• _SUPPLIED ENTRIES_:
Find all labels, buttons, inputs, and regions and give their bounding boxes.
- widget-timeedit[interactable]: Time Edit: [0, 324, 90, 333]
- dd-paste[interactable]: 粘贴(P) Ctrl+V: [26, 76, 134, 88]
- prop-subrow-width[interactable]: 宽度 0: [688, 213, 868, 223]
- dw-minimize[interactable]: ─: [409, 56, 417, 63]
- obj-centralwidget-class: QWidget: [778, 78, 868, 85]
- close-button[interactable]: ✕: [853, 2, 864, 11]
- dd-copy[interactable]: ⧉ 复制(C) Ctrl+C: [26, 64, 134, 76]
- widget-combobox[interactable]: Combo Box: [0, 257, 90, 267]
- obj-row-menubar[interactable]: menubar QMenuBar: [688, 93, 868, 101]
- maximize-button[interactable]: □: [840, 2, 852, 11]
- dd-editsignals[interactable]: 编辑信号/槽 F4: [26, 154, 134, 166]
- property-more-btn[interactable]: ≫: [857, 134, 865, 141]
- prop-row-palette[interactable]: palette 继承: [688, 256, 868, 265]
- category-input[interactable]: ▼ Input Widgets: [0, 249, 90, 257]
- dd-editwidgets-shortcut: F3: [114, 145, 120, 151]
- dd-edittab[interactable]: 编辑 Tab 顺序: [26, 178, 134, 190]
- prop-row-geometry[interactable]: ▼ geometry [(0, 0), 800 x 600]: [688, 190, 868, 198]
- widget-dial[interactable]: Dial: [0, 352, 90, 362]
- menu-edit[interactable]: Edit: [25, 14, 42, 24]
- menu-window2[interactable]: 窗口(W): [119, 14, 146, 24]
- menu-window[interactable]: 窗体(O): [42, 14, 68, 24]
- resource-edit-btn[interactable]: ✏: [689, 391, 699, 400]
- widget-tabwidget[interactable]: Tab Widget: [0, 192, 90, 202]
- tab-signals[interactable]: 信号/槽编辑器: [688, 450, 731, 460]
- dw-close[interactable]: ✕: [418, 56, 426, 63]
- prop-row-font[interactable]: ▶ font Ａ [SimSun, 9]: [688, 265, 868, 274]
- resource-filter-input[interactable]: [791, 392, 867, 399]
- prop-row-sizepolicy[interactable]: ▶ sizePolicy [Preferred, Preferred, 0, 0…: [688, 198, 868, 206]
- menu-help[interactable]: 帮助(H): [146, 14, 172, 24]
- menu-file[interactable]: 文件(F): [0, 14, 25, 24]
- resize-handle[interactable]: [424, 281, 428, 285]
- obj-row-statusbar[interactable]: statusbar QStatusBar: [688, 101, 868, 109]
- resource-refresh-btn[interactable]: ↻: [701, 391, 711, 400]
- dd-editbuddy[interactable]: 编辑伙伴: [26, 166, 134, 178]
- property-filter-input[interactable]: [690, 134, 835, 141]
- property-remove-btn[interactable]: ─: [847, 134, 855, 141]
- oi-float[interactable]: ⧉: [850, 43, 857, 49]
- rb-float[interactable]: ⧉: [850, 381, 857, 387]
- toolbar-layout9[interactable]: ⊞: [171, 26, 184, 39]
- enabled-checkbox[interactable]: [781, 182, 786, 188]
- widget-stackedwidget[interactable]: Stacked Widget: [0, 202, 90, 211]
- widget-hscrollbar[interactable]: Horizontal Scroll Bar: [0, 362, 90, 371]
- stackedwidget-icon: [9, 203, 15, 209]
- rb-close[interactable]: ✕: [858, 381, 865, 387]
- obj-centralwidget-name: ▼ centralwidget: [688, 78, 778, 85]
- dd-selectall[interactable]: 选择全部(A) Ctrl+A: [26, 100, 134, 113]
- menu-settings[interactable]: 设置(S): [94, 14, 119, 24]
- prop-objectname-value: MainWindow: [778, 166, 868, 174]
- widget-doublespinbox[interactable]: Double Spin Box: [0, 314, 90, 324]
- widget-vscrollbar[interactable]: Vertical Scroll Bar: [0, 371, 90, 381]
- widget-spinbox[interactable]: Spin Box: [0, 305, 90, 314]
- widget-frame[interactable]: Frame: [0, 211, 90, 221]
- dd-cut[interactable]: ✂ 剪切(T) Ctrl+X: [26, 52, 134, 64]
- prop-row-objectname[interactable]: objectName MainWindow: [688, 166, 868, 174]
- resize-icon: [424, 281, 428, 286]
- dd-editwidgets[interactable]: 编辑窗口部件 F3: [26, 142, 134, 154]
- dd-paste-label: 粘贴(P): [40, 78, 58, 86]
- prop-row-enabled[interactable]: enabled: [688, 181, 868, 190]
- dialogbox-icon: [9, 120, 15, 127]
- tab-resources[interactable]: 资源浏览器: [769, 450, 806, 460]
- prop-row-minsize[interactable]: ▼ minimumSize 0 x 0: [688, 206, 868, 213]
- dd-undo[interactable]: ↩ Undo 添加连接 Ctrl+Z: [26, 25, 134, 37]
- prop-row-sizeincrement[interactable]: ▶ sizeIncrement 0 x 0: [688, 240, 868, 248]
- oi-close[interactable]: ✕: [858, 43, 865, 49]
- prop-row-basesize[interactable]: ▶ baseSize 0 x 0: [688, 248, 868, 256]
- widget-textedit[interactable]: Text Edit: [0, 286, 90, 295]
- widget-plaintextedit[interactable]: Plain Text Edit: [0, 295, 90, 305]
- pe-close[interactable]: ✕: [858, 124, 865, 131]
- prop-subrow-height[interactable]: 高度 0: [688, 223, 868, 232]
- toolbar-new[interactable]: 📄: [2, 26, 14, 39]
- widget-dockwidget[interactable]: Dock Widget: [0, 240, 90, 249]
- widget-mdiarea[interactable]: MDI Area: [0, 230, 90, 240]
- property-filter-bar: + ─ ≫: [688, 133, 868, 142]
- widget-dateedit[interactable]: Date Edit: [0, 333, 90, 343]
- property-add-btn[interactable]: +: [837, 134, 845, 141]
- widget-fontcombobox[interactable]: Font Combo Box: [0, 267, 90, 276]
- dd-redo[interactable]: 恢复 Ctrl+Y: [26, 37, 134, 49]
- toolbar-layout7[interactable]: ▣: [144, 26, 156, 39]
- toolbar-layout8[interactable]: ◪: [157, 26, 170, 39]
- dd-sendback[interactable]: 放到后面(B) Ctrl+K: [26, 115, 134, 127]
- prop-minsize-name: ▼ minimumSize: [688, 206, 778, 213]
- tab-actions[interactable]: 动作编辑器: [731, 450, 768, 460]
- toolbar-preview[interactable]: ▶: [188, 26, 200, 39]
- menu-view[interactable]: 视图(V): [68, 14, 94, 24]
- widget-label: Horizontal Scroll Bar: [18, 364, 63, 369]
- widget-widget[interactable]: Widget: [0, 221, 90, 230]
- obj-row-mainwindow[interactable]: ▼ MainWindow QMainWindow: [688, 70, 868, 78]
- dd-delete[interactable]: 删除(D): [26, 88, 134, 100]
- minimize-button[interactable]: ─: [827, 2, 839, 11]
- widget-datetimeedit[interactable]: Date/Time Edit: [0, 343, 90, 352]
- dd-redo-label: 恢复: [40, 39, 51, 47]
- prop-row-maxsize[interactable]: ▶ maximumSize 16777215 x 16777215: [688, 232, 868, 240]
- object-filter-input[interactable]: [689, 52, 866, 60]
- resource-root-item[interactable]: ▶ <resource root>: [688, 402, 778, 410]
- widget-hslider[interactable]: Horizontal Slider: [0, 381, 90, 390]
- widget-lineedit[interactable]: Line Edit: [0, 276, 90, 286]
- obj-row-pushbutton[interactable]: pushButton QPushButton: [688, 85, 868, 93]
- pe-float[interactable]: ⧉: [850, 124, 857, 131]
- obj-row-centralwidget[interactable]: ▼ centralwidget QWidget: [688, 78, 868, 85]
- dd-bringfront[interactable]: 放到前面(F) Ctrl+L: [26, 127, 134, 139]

• _BRIEF_: Repeat the material above in full so that each line matches the original exactly.

• _RESPONSE FOR THIS EXERCISE_:
Find all labels, buttons, inputs, and regions and give their bounding boxes.
- widget-timeedit[interactable]: Time Edit: [0, 324, 90, 333]
- dd-paste[interactable]: 粘贴(P) Ctrl+V: [26, 76, 134, 88]
- prop-subrow-width[interactable]: 宽度 0: [688, 213, 868, 223]
- dw-minimize[interactable]: ─: [409, 56, 417, 63]
- obj-centralwidget-class: QWidget: [778, 78, 868, 85]
- close-button[interactable]: ✕: [853, 2, 864, 11]
- dd-copy[interactable]: ⧉ 复制(C) Ctrl+C: [26, 64, 134, 76]
- widget-combobox[interactable]: Combo Box: [0, 257, 90, 267]
- obj-row-menubar[interactable]: menubar QMenuBar: [688, 93, 868, 101]
- maximize-button[interactable]: □: [840, 2, 852, 11]
- dd-editsignals[interactable]: 编辑信号/槽 F4: [26, 154, 134, 166]
- property-more-btn[interactable]: ≫: [857, 134, 865, 141]
- prop-row-palette[interactable]: palette 继承: [688, 256, 868, 265]
- category-input[interactable]: ▼ Input Widgets: [0, 249, 90, 257]
- dd-editwidgets-shortcut: F3: [114, 145, 120, 151]
- dd-edittab[interactable]: 编辑 Tab 顺序: [26, 178, 134, 190]
- prop-row-geometry[interactable]: ▼ geometry [(0, 0), 800 x 600]: [688, 190, 868, 198]
- widget-dial[interactable]: Dial: [0, 352, 90, 362]
- menu-edit[interactable]: Edit: [25, 14, 42, 24]
- menu-window2[interactable]: 窗口(W): [119, 14, 146, 24]
- menu-window[interactable]: 窗体(O): [42, 14, 68, 24]
- resource-edit-btn[interactable]: ✏: [689, 391, 699, 400]
- widget-tabwidget[interactable]: Tab Widget: [0, 192, 90, 202]
- tab-signals[interactable]: 信号/槽编辑器: [688, 450, 731, 460]
- dw-close[interactable]: ✕: [418, 56, 426, 63]
- prop-row-font[interactable]: ▶ font Ａ [SimSun, 9]: [688, 265, 868, 274]
- resource-filter-input[interactable]: [791, 392, 867, 399]
- prop-row-sizepolicy[interactable]: ▶ sizePolicy [Preferred, Preferred, 0, 0…: [688, 198, 868, 206]
- menu-help[interactable]: 帮助(H): [146, 14, 172, 24]
- menu-file[interactable]: 文件(F): [0, 14, 25, 24]
- resize-handle[interactable]: [424, 281, 428, 285]
- obj-row-statusbar[interactable]: statusbar QStatusBar: [688, 101, 868, 109]
- resource-refresh-btn[interactable]: ↻: [701, 391, 711, 400]
- dd-editbuddy[interactable]: 编辑伙伴: [26, 166, 134, 178]
- property-filter-input[interactable]: [690, 134, 835, 141]
- property-remove-btn[interactable]: ─: [847, 134, 855, 141]
- oi-float[interactable]: ⧉: [850, 43, 857, 49]
- rb-float[interactable]: ⧉: [850, 381, 857, 387]
- toolbar-layout9[interactable]: ⊞: [171, 26, 184, 39]
- enabled-checkbox[interactable]: [781, 182, 786, 188]
- widget-stackedwidget[interactable]: Stacked Widget: [0, 202, 90, 211]
- widget-hscrollbar[interactable]: Horizontal Scroll Bar: [0, 362, 90, 371]
- stackedwidget-icon: [9, 203, 15, 209]
- rb-close[interactable]: ✕: [858, 381, 865, 387]
- obj-centralwidget-name: ▼ centralwidget: [688, 78, 778, 85]
- dd-selectall[interactable]: 选择全部(A) Ctrl+A: [26, 100, 134, 113]
- menu-settings[interactable]: 设置(S): [94, 14, 119, 24]
- prop-objectname-value: MainWindow: [778, 166, 868, 174]
- widget-doublespinbox[interactable]: Double Spin Box: [0, 314, 90, 324]
- widget-vscrollbar[interactable]: Vertical Scroll Bar: [0, 371, 90, 381]
- widget-spinbox[interactable]: Spin Box: [0, 305, 90, 314]
- widget-frame[interactable]: Frame: [0, 211, 90, 221]
- dd-cut[interactable]: ✂ 剪切(T) Ctrl+X: [26, 52, 134, 64]
- prop-row-objectname[interactable]: objectName MainWindow: [688, 166, 868, 174]
- resize-icon: [424, 281, 428, 286]
- dd-editwidgets[interactable]: 编辑窗口部件 F3: [26, 142, 134, 154]
- dd-paste-label: 粘贴(P): [40, 78, 58, 86]
- prop-row-enabled[interactable]: enabled: [688, 181, 868, 190]
- dialogbox-icon: [9, 120, 15, 127]
- tab-resources[interactable]: 资源浏览器: [769, 450, 806, 460]
- prop-row-minsize[interactable]: ▼ minimumSize 0 x 0: [688, 206, 868, 213]
- dd-undo[interactable]: ↩ Undo 添加连接 Ctrl+Z: [26, 25, 134, 37]
- prop-row-sizeincrement[interactable]: ▶ sizeIncrement 0 x 0: [688, 240, 868, 248]
- oi-close[interactable]: ✕: [858, 43, 865, 49]
- prop-row-basesize[interactable]: ▶ baseSize 0 x 0: [688, 248, 868, 256]
- widget-textedit[interactable]: Text Edit: [0, 286, 90, 295]
- widget-plaintextedit[interactable]: Plain Text Edit: [0, 295, 90, 305]
- pe-close[interactable]: ✕: [858, 124, 865, 131]
- prop-subrow-height[interactable]: 高度 0: [688, 223, 868, 232]
- toolbar-new[interactable]: 📄: [2, 26, 14, 39]
- widget-dockwidget[interactable]: Dock Widget: [0, 240, 90, 249]
- widget-mdiarea[interactable]: MDI Area: [0, 230, 90, 240]
- property-filter-bar: + ─ ≫: [688, 133, 868, 142]
- widget-dateedit[interactable]: Date Edit: [0, 333, 90, 343]
- property-add-btn[interactable]: +: [837, 134, 845, 141]
- widget-fontcombobox[interactable]: Font Combo Box: [0, 267, 90, 276]
- dd-redo[interactable]: 恢复 Ctrl+Y: [26, 37, 134, 49]
- toolbar-layout7[interactable]: ▣: [144, 26, 156, 39]
- toolbar-layout8[interactable]: ◪: [157, 26, 170, 39]
- dd-sendback[interactable]: 放到后面(B) Ctrl+K: [26, 115, 134, 127]
- prop-minsize-name: ▼ minimumSize: [688, 206, 778, 213]
- tab-actions[interactable]: 动作编辑器: [731, 450, 768, 460]
- toolbar-preview[interactable]: ▶: [188, 26, 200, 39]
- menu-view[interactable]: 视图(V): [68, 14, 94, 24]
- widget-label: Horizontal Scroll Bar: [18, 364, 63, 369]
- widget-widget[interactable]: Widget: [0, 221, 90, 230]
- obj-row-mainwindow[interactable]: ▼ MainWindow QMainWindow: [688, 70, 868, 78]
- dd-delete[interactable]: 删除(D): [26, 88, 134, 100]
- minimize-button[interactable]: ─: [827, 2, 839, 11]
- widget-datetimeedit[interactable]: Date/Time Edit: [0, 343, 90, 352]
- dd-redo-label: 恢复: [40, 39, 51, 47]
- prop-row-maxsize[interactable]: ▶ maximumSize 16777215 x 16777215: [688, 232, 868, 240]
- object-filter-input[interactable]: [689, 52, 866, 60]
- resource-root-item[interactable]: ▶ <resource root>: [688, 402, 778, 410]
- widget-hslider[interactable]: Horizontal Slider: [0, 381, 90, 390]
- widget-lineedit[interactable]: Line Edit: [0, 276, 90, 286]
- obj-row-pushbutton[interactable]: pushButton QPushButton: [688, 85, 868, 93]
- pe-float[interactable]: ⧉: [850, 124, 857, 131]
- obj-row-centralwidget[interactable]: ▼ centralwidget QWidget: [688, 78, 868, 85]
- dd-bringfront[interactable]: 放到前面(F) Ctrl+L: [26, 127, 134, 139]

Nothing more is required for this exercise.